0

I'm doing an exercise in which I have to create a program that takes the input of a clipboard copy, parses its contents, and returns a list (in the non-python sense) of the email addresses contained within.

The source file for said input is a sample public domain PDF that has the following layout:

Input text layout


It looks simple enough, except when I copy/paste that input normally (ie wihtout using my program), I get the following output:

Kasey Mcbridemcbrid17@gmail.com939-537-1879Long Cohencohe1696@yahoo.com905-523-5311Hunter Waltonhwalton3@hotmail.com975-675-8521Jacques Deanjacquesd@att.net515-420-4722Nicky Clevelandncleveland88@mac.com573-286-5790

You see where the problem lies: the surname is stuck to the beginning of the email address, and thus my program wouldn't be able to parse the addresses correctly.

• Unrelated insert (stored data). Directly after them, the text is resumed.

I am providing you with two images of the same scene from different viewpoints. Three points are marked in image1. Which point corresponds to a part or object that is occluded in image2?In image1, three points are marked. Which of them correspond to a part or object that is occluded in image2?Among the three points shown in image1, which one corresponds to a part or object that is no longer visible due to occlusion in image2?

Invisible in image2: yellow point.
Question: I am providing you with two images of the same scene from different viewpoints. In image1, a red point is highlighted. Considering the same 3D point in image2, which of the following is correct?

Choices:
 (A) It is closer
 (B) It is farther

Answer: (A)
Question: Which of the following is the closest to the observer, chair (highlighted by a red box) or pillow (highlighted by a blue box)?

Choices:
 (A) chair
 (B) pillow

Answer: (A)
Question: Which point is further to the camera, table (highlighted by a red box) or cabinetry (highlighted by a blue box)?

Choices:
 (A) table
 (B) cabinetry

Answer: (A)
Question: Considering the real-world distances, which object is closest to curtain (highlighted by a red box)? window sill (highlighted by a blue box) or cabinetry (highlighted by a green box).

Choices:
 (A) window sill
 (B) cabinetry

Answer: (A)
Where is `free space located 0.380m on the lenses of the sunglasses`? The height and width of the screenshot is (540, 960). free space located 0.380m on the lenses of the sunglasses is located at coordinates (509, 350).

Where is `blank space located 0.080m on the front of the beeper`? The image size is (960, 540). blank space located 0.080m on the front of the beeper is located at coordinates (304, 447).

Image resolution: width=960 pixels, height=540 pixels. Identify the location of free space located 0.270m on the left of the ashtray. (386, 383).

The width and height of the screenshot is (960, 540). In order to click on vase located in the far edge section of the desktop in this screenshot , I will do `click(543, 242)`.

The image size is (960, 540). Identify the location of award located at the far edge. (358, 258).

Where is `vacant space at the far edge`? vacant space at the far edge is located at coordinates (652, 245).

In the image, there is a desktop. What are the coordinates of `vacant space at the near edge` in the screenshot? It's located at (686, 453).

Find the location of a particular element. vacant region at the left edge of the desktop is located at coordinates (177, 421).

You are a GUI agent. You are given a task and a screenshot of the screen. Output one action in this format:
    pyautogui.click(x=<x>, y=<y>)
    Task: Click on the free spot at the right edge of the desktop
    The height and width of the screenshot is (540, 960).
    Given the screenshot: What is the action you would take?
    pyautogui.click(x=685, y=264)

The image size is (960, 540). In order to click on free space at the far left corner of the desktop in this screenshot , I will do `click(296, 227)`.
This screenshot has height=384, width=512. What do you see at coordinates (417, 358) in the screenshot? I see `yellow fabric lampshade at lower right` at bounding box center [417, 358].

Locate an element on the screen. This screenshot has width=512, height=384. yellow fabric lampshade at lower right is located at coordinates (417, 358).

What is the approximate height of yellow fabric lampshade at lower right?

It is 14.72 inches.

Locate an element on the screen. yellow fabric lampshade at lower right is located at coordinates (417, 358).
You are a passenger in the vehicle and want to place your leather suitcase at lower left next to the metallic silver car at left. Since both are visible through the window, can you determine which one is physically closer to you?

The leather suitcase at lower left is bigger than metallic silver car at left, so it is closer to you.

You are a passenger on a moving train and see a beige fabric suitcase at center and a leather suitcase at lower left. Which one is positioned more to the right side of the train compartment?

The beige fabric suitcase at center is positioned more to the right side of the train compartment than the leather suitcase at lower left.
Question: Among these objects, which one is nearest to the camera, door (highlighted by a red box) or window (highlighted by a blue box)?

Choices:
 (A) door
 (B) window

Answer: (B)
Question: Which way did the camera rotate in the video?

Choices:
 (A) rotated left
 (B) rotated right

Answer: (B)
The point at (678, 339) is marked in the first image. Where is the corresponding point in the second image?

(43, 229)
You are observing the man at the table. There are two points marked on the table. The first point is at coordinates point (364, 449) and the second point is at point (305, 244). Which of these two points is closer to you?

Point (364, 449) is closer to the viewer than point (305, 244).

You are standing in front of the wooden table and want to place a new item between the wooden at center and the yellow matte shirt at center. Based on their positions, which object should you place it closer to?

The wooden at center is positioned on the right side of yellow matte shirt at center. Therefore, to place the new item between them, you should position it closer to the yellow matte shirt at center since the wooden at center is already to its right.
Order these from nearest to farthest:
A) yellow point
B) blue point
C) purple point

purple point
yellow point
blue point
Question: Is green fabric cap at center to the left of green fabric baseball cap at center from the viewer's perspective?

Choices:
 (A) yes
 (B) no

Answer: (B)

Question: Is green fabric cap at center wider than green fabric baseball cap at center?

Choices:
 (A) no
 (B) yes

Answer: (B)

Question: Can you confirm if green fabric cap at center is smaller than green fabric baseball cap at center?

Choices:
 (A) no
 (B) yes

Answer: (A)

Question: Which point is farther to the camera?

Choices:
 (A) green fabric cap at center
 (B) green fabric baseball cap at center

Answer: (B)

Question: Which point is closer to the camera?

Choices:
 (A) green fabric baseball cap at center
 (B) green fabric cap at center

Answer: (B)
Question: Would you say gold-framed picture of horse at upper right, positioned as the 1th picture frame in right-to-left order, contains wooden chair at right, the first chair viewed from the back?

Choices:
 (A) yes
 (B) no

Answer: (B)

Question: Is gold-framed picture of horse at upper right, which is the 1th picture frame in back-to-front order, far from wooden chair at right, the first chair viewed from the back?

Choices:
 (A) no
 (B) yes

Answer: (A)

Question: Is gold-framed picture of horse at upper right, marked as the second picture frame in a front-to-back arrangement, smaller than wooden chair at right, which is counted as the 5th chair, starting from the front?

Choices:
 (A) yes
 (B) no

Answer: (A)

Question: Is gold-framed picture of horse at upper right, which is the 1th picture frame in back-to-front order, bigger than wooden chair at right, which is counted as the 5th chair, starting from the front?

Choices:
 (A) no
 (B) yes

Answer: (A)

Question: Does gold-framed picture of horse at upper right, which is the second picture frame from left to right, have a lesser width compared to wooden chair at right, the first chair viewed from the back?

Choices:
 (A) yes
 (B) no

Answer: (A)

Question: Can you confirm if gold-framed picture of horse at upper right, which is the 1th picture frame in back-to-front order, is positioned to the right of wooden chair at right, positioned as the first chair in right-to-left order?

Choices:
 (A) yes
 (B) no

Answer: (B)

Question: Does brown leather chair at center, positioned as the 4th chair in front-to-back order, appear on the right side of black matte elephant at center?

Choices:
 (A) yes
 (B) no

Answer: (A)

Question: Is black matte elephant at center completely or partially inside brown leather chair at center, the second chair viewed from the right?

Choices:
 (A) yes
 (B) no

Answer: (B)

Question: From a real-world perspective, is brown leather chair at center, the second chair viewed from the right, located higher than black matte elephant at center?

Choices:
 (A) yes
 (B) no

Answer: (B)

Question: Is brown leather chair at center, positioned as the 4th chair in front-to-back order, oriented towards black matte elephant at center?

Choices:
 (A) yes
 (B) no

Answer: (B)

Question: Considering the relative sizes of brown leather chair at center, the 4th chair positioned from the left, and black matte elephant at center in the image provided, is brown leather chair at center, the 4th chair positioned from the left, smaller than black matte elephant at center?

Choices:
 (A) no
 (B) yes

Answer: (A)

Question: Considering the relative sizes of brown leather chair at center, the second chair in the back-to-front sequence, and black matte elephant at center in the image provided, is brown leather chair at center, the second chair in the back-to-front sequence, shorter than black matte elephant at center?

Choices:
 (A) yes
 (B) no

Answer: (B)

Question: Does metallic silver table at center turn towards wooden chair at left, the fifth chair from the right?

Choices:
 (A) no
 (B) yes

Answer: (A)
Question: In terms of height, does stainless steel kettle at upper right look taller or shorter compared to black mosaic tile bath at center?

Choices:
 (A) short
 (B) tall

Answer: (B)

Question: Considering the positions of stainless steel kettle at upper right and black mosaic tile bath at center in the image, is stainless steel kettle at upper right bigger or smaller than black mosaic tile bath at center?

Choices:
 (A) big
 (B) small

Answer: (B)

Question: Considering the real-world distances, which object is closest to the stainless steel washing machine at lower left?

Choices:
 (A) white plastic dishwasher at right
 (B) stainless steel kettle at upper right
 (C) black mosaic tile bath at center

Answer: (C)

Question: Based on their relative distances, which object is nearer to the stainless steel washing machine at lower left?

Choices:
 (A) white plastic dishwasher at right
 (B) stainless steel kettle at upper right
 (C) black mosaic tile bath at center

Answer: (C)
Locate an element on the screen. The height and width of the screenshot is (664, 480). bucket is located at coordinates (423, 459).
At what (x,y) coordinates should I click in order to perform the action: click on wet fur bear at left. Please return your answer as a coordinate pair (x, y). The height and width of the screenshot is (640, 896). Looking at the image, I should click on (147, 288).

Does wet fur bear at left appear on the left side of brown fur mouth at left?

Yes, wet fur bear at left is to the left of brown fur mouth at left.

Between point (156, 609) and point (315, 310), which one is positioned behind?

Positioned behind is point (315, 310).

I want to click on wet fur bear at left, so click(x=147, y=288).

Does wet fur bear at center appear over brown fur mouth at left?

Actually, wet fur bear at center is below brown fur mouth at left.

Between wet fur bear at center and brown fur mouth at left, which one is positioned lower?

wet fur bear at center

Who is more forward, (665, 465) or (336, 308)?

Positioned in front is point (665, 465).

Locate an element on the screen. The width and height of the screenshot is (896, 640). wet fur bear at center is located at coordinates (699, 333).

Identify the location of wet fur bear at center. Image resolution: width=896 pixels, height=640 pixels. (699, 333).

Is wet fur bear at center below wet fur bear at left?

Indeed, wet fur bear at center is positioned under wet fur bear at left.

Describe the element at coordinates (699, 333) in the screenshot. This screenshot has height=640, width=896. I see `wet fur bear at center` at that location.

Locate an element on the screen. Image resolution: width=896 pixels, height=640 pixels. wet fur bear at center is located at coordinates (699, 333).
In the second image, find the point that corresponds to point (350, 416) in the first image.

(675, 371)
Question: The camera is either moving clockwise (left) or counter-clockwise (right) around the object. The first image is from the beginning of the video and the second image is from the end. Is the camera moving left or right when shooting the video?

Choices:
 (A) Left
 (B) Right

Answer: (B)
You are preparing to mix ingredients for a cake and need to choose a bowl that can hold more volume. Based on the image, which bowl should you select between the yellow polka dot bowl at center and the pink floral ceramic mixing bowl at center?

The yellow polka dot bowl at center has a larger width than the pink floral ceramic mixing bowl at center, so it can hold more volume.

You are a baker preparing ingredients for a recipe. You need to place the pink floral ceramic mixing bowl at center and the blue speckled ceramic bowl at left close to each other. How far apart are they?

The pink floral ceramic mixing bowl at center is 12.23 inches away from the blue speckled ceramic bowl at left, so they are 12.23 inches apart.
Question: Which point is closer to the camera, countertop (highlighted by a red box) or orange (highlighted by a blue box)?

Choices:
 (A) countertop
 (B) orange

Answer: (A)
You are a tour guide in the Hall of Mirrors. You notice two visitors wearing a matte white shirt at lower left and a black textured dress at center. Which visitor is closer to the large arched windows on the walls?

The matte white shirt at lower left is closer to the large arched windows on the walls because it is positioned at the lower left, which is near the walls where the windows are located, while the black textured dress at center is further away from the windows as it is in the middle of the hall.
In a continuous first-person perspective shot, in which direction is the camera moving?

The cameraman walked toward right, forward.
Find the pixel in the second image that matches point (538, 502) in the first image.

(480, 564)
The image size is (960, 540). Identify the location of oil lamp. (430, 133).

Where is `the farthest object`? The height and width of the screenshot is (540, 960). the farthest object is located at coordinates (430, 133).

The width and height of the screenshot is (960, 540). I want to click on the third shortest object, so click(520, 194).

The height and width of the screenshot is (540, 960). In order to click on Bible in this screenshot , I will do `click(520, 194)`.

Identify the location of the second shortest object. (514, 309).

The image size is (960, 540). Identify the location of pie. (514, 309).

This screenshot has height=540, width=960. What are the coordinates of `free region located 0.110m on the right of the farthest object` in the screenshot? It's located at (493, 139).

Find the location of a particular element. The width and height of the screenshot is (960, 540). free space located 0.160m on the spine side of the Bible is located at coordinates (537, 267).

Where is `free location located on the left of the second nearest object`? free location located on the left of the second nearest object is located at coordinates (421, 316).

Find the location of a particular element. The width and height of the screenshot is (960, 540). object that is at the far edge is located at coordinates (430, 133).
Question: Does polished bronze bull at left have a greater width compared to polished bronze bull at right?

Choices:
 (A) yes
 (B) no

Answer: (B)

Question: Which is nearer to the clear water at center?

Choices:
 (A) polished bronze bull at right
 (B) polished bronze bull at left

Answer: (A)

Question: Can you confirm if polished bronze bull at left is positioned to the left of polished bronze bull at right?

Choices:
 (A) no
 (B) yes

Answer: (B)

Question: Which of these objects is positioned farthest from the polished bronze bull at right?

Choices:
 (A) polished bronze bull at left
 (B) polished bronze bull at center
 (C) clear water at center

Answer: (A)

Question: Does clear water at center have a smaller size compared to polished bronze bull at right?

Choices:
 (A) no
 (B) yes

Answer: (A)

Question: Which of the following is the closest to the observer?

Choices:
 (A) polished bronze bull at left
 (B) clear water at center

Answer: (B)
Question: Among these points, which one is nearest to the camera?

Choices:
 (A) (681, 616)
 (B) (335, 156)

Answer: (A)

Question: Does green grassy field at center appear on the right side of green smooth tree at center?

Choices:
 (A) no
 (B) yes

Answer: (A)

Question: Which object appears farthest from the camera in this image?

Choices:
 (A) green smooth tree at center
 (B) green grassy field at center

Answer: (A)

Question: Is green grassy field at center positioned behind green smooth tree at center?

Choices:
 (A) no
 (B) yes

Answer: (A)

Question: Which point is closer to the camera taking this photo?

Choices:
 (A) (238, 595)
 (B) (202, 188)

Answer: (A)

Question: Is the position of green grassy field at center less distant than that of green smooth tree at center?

Would there be a way, regex or otherwise, to somehow separate these during parsing, or is there nothing to do short of doing it by hand or reformat the file?

So far, my regex looks like this:

email_regex = re.compile(r'''

[a-zA-Z0-9_.+]+             # name part

@                           # @

[a-zA-Z0-9_.+]+\.\w{2,3}    # domain name part

''', re.VERBOSE)
ledebutant
  • 123
  • 5
  • 2
    I am afraid regex won't help, your email usernames are not following any generic pattern wrt names. – Wiktor Stribiżew Mar 01 '21 at 10:30
  • 4
    Is there a way to turn something like `"Kasey Mcbridemcbrid17@gmail.com"` into `"mcbrid17@gmail.com"` automatically? No, there isn't, forget it. But a tool that can read the PDF *structure* instead of trying to dissect the mess that copy&paste creates, you could have more luck. For example, give [pdfminer](https://pypi.org/project/pdfminer/) a spin and see how far it gets you with your files ([see](https://stackoverflow.com/questions/26494211/extracting-text-from-a-pdf-file-using-pdfminer-in-python)). – Tomalak Mar 01 '21 at 10:31
  • You probably wanna have a look at this post: https://stackoverflow.com/questions/55139685/how-to-extract-email-from-pdf – cochaviz Mar 01 '21 at 11:26
  • Does this answer your question? [how to extract email from pdf](https://stackoverflow.com/questions/55139685/how-to-extract-email-from-pdf) – Ryszard Czech Mar 01 '21 at 21:27

1 Answers1

0

Pattern

sample = 'Kasey Mcbridemcbrid17@gmail.com939-537-1879Long Cohencohe1696@yahoo.com905-523-5311Hunter Waltonhwalton3@hotmail.com975-675-8521Jacques Deanjacquesd@att.net515-420-4722Nicky Clevelandncleveland88@mac.com573-286-5790'

pattern = '(?:([a-zA-Z0-9_.]+)@([a-z]+)\.([a-z]{2,5}))'
result =[{"name": x, "provider": y, "domain": z} for x,y,z in re.findall(pattern, sample)]

output:

[{'name': 'Mcbridemcbrid17', 'provider': 'gmail', 'domain': 'com'},
{'name': 'Cohencohe1696', 'provider': 'yahoo', 'domain': 'com'},
{'name': 'Waltonhwalton3', 'provider': 'hotmail', 'domain': 'com'},
{'name': 'Deanjacquesd', 'provider': 'att', 'domain': 'net'},
{'name': 'Clevelandncleveland88', 'provider': 'mac', 'domain': 'com'}]
Leonardo Scotti
  • 1,069
  • 8
  • 21